Un refuge en forêt de Brocéliande
À 60 ans passés, après avoir déjà fondé plusieurs fermes écologiques, Alexis Robert accepte de reprendre un terrain agricole en friche en pleine forêt de Brocéliande. Ne souhaitant plus se lancer dans la production, il décide d’en faire un lieu ouvert à toutes les formes d’alternatives, sans programme ni budget. Le projet, baptisé La Guette, démarre presque immédiatement avec l’arrivée d’un groupe des Amis de Silence, qui l’aident à construire les premières infrastructures : toilettes sèches, douches solaires et un grand abri pour accueillir les visiteurs.

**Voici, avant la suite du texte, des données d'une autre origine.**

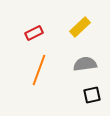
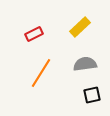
red rectangle: moved 1 px down
orange line: moved 2 px right, 3 px down; rotated 12 degrees clockwise
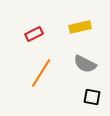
yellow rectangle: rotated 30 degrees clockwise
gray semicircle: rotated 145 degrees counterclockwise
black square: moved 2 px down; rotated 24 degrees clockwise
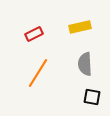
gray semicircle: rotated 60 degrees clockwise
orange line: moved 3 px left
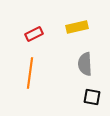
yellow rectangle: moved 3 px left
orange line: moved 8 px left; rotated 24 degrees counterclockwise
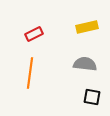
yellow rectangle: moved 10 px right
gray semicircle: rotated 100 degrees clockwise
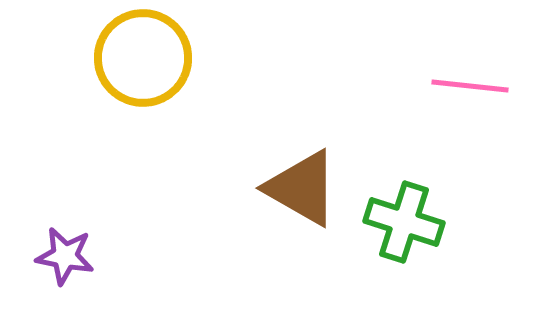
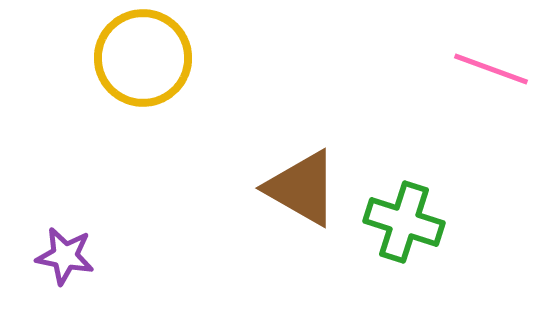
pink line: moved 21 px right, 17 px up; rotated 14 degrees clockwise
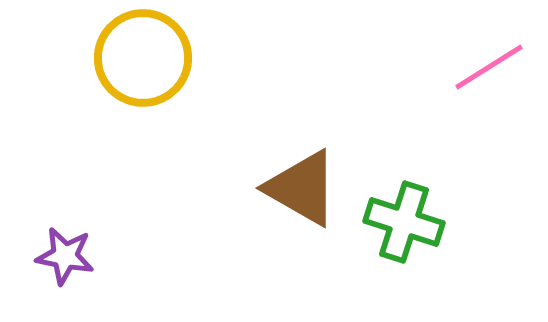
pink line: moved 2 px left, 2 px up; rotated 52 degrees counterclockwise
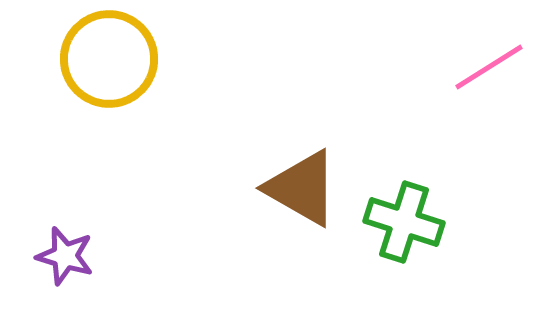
yellow circle: moved 34 px left, 1 px down
purple star: rotated 6 degrees clockwise
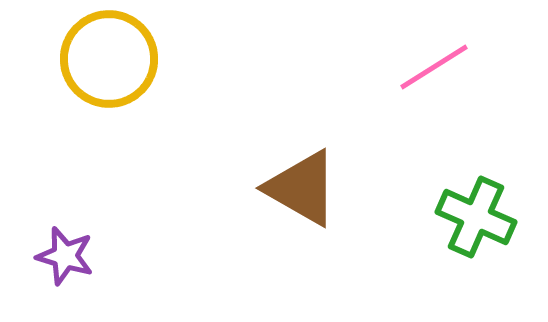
pink line: moved 55 px left
green cross: moved 72 px right, 5 px up; rotated 6 degrees clockwise
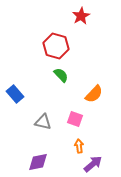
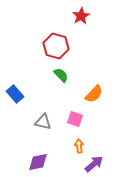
purple arrow: moved 1 px right
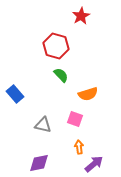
orange semicircle: moved 6 px left; rotated 30 degrees clockwise
gray triangle: moved 3 px down
orange arrow: moved 1 px down
purple diamond: moved 1 px right, 1 px down
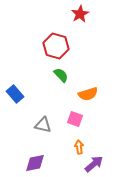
red star: moved 1 px left, 2 px up
purple diamond: moved 4 px left
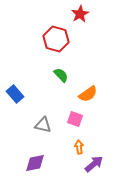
red hexagon: moved 7 px up
orange semicircle: rotated 18 degrees counterclockwise
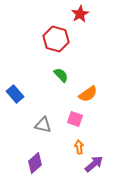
purple diamond: rotated 30 degrees counterclockwise
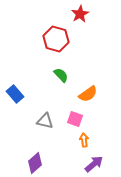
gray triangle: moved 2 px right, 4 px up
orange arrow: moved 5 px right, 7 px up
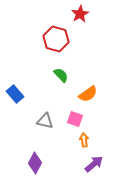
purple diamond: rotated 20 degrees counterclockwise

« Simplement j’ouvre le lieu puis on verra bien ce qui se passe. »
L’art d’être libre
Alexis Robert défend une philosophie de vie radicale : la pauvreté choisie. Il établit une distinction fondamentale entre la misère, qui est subie, et la pauvreté, qui est un choix de vie menant à la liberté. Selon lui, la quête de richesses matérielles nous emprisonne. En se dépouillant du superflu, on gagne en liberté. Cette conviction, inspirée par des figures comme Gandhi ou François d’Assise, est aussi ancrée dans son histoire personnelle, celle d’une enfance vécue très modestement mais heureuse.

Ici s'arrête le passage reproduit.